Use of Serum Protein Concentration as an Indicator of Quality and Physiological Condition in the Lobster Homarus americanus (Milne-Edwards, 1837)

ABSTRACT Decapod crustaceans are a valuable seafood product and although their price is typically gauged by their overall size, the quality of the product (organ/muscle mass and moisture content) is also important. The current study investigated the use of the serum protein concentration (determined from the refractive index) as an indicator of the quality and physiological condition of the adult lobster Homarus americanus (Milne-Edwards, 1837).
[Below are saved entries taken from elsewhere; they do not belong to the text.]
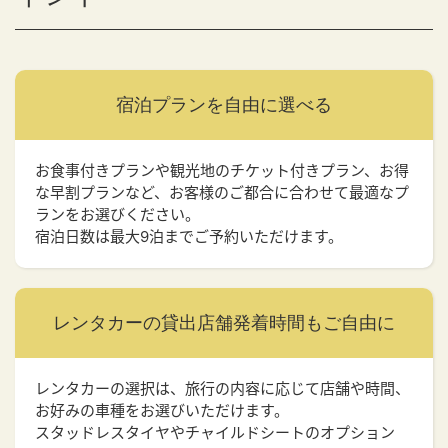
宿泊プランを
自由に選べる
お食事付きプランや観光地のチケット付きプラン、お得
な早割プランなど、お客様のご都合に合わせて最適なプ
ランをお選びください。
宿泊日数は最大9泊までご予約いただけます。
レンタカーの貸出店舗
発着時間もご自由に
レンタカーの選択は、旅行の内容に応じて店舗や時間、
お好みの車種をお選びいただけます。
スタッドレスタイヤやチャイルドシートのオプション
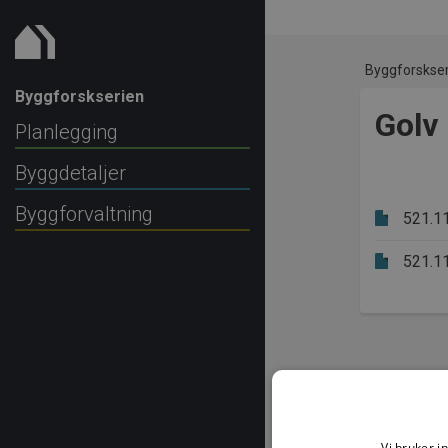
Byggforskse
Byggforskserien
Golv
Planlegging
Byggdetaljer
Byggforvaltning
521.1
521.1
Vi bruker i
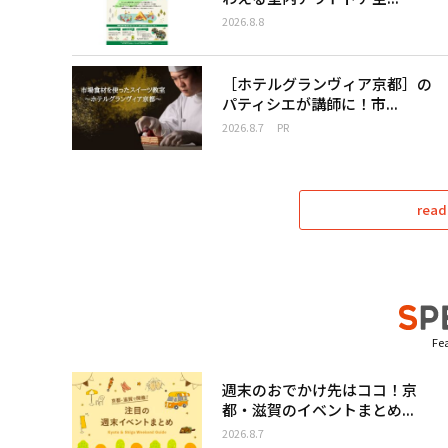
2026.8.8
［ホテルグランヴィア京都］の
パティシエが講師に！市...
2026.8.7
PR
read
Fea
週末のおでかけ先はココ！京
都・滋賀のイベントまとめ...
2026.8.7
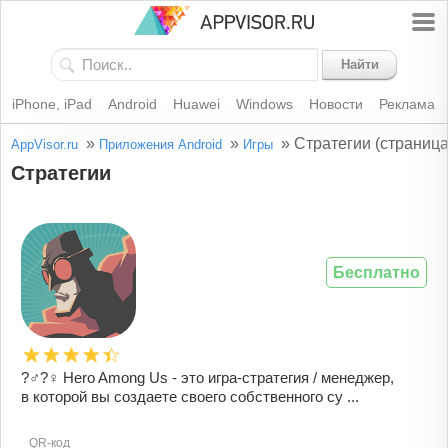
Найти
iPhone, iPad
Android
Huawei
Windows
Новости
Реклама
»
»
»
Стратегии (страница
AppVisor.ru
Приложения Android
Игры
Стратегии
Бесплатно
?‍♂️?‍♀️ Hero Among Us - это игра-стратегия / менеджер,
в которой вы создаете своего собственного су ...
QR-код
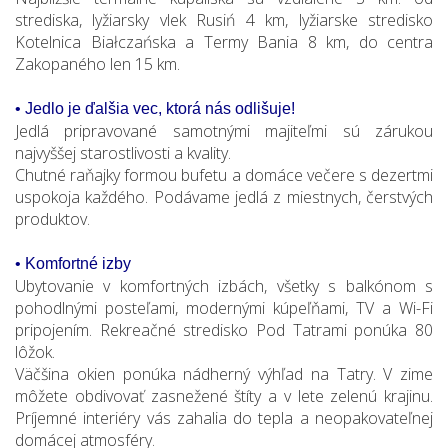
strediska, lyžiarsky vlek Rusiń 4 km, lyžiarske stredisko
Kotelnica Białczańska a Termy Bania 8 km, do centra
Zakopaného len 15 km.
• Jedlo je ďalšia vec, ktorá nás odlišuje!
Jedlá pripravované samotnými majiteľmi sú zárukou
najvyššej starostlivosti a kvality.
Chutné raňajky formou bufetu a domáce večere s dezertmi
uspokoja každého. Podávame jedlá z miestnych, čerstvých
produktov.
• Komfortné izby
Ubytovanie v komfortných izbách, všetky s balkónom s
pohodlnými posteľami, modernými kúpeľňami, TV a Wi-Fi
pripojením. Rekreačné stredisko Pod Tatrami ponúka 80
lôžok.
Väčšina okien ponúka nádherný výhľad na Tatry. V zime
môžete obdivovať zasnežené štíty a v lete zelenú krajinu.
Príjemné interiéry vás zahalia do tepla a neopakovateľnej
domácej atmosféry.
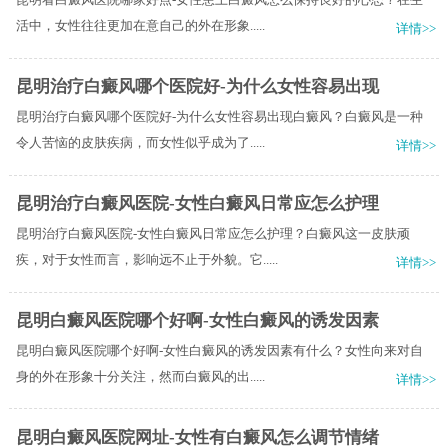
活中，女性往往更加在意自己的外在形象.....
详情>>
昆明治疗白癜风哪个医院好-为什么女性容易出现
昆明治疗白癜风哪个医院好-为什么女性容易出现白癜风？白癜风是一种
令人苦恼的皮肤疾病，而女性似乎成为了.....
详情>>
昆明治疗白癜风医院-女性白癜风日常应怎么护理
昆明治疗白癜风医院-女性白癜风日常应怎么护理？白癜风这一皮肤顽
疾，对于女性而言，影响远不止于外貌。它.....
详情>>
昆明白癜风医院哪个好啊-女性白癜风的诱发因素
昆明白癜风医院哪个好啊-女性白癜风的诱发因素有什么？女性向来对自
身的外在形象十分关注，然而白癜风的出.....
详情>>
昆明白癜风医院网址-女性有白癜风怎么调节情绪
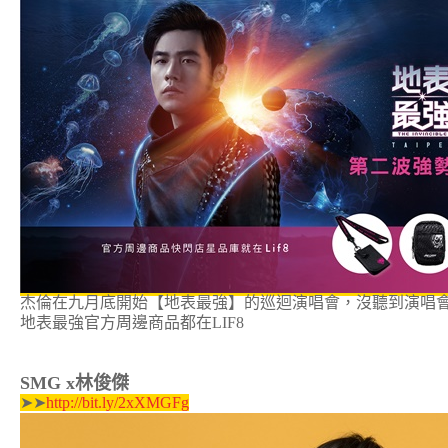
杰倫在九月底開始【地表最強】的巡迴演唱會，沒聽到演唱
地表最強官方周邊商品都在LIF8
SMG x林俊傑
➤➤
http://bit.ly/2xXMGFg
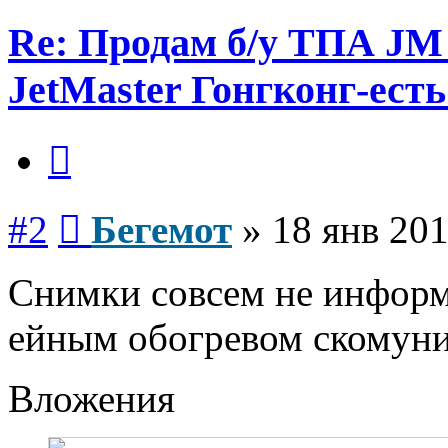
Re: Продам б/у ТПА JM
JetMaster Гонгконг-есть
Цитата
Сообщение
#2
Бегемот
»
18 янв 201
Снимки совсем не информа
ейным обогревом скомуни
Вложения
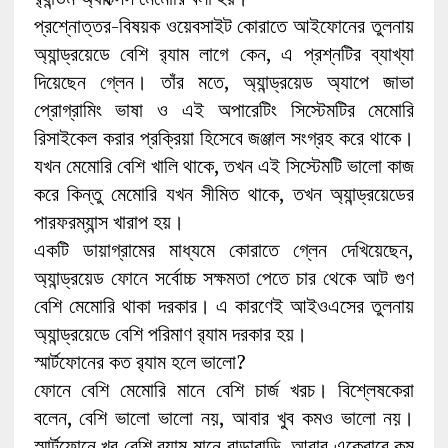
প্রশ্নোত্তর-বিষয়ক ওয়েবসাইট কোরাতে আইফোনের তুলনায়
অ্যান্ড্রয়েডে বেশি র‌্যাম লাগে কেন, এ প্রশ্নটির ব্যাখ্যা
দিয়েছেন গ্লেন। তাঁর মতে, অ্যান্ড্রয়েড অ্যাপে জাভা
প্রোগ্রামিং ভাষা ও এই অপারেটিং সিস্টেমটির মেমোরি
রিসাইকেল করার প্রক্রিয়া হিসেবে জঞ্জাল সংগ্রহ করে থাকে।
যখন মেমোরি বেশি খালি থাকে, তখন এই সিস্টেমটি ভালো কাজ
করে কিন্তু মেমোরি যখন সীমিত থাকে, তখন অ্যান্ড্রয়েডের
পারফরম্যান্স খারাপ হয়।
একটি ডায়াগ্রামের মাধ্যমে কোরাতে গ্লেন দেখিয়েছেন,
অ্যান্ড্রয়েড ফোনে সর্বোচ্চ সক্ষমতা পেতে চার থেকে আট গুণ
বেশি মেমোরি থাকা দরকার। এ কারণেই আইওএসের তুলনায়
অ্যান্ড্রয়েডে বেশি পরিমাণ র‌্যাম দরকার হয়।
স্মার্টফোনের কত র‍্যাম হলে ভালো?
ফোনে বেশি মেমোরি মানে বেশি চার্জ খরচ। বিশ্লেষকেরা
বলেন, বেশি ভালো ভালো নয়, আবার খুব কমও ভালো নয়।
স্মার্টফোনে খুব বেশি র‍্যাম মানে বাড়াবাড়ি, আবার একেবারে কম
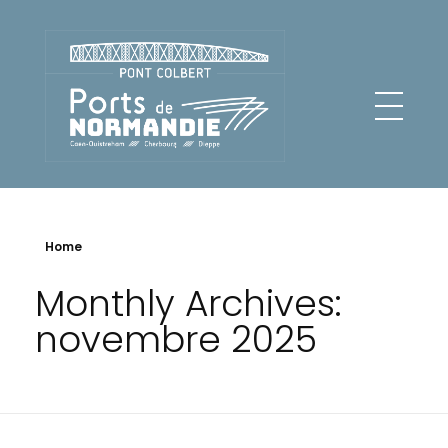
Pont Colbert - Ports de Normandie
Home
Monthly Archives:
novembre 2025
Lobsters were maintained in a variety of feeding regimes and environmental conditions for 6 mo in both the laboratory and in the field. A hand-held refractometer was used to determine serum protein concentrations indirectly. At the end of the experimental period, the lobsters were killed and the hepatopancreas and heart mass, edible meat content, and moisture content of the hepatopancreas and muscle tissue were measured. In each case, there was a significant correlation with serum protein concentration. Serum protein concentration increased linearly with hepatopancreas mass, heart mass, and edible meat content. There was a concomitant decrease in serum protein concentration with increasing moisture content of the hepatopancreas and muscle tissue. Food intake had a significant effect, with higher serum protein concentrations and thus larger organs, in animals that were maintained on a high-feeding frequency regime. The serum protein concentration also changed during the molt cycle, reaching its highest levels during the premolt stage followed by a sharp decrease after the lobsters had molted. The serum protein concentration increased slowly thereafter and, 12 wk after molting, had reached levels that were similar to those measured at the start of the experiment. This rapid and noninvasive method has the potential to be a valuable tool for determining quality and physiological status of commercially important decapod crustaceans.